Every year in this country hundreds, thousands of people go missing. Each one of these missing persons has a story. Each one of these missing persons has a family. The family's and stories are not numbers or statistics. These are real people in a terrible predicament. The death of a person is tragic and it can sometimes be very sudden and unexpected, but closure comes with death. Accepting the passing of a person we care for may not come easy and it may take some longer than others to reach this acceptance, but how do you come to accept a missing loved one? How do you come to the understanding that someone you love is missing and you have no idea where they are? Imagine your mother, your sister, your father, your brother, or your child is missing. This is a horror that many people must face every day and unlike the acceptance of death it doesn't get easier with time. This is an open wound which does not heal without answers. This is what the family of missing loved ones must endure: a pain which seeks closure. It's a horror no one should endure.
Before my friend went missing I used to be like most people. I'd see a missing persons picture and think it was sad or be indifferent and mentally disregard it. I wouldn't commit it to memory. Those same faces could have walked past me on the street and I wouldn't have noticed. Those lost loved ones, who so desperately needed to be found, would have walked right past me. I'm not like that anymore. I may not be able to remember every name and every face, but those I do remember will be saved if they can ever cross my path. I can promise you that.

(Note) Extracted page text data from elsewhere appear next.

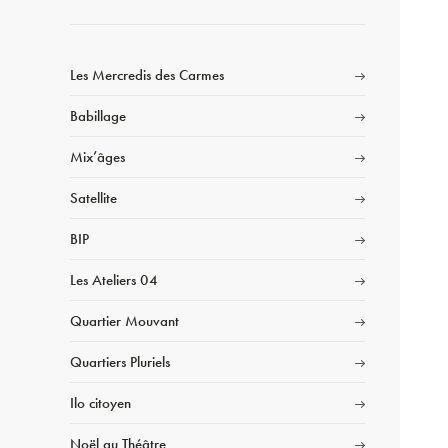
Les Mercredis des Carmes
Babillage
Mix’âges
Satellite
BIP
Les Ateliers 04
Quartier Mouvant
Quartiers Pluriels
Ilo citoyen
Noël au Théâtre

Those of you who read this today, please, please think about this message the next time you see one of their faces. You don't have to commit every face to memory, just be aware of the faces you do see. If we all participate like this we may be able to help those families suffering with this horrible open wound, receive some closure. Please help. Please don't disregard those faces. They are important members of people's families. We miss you Cuddlebug. TTYL.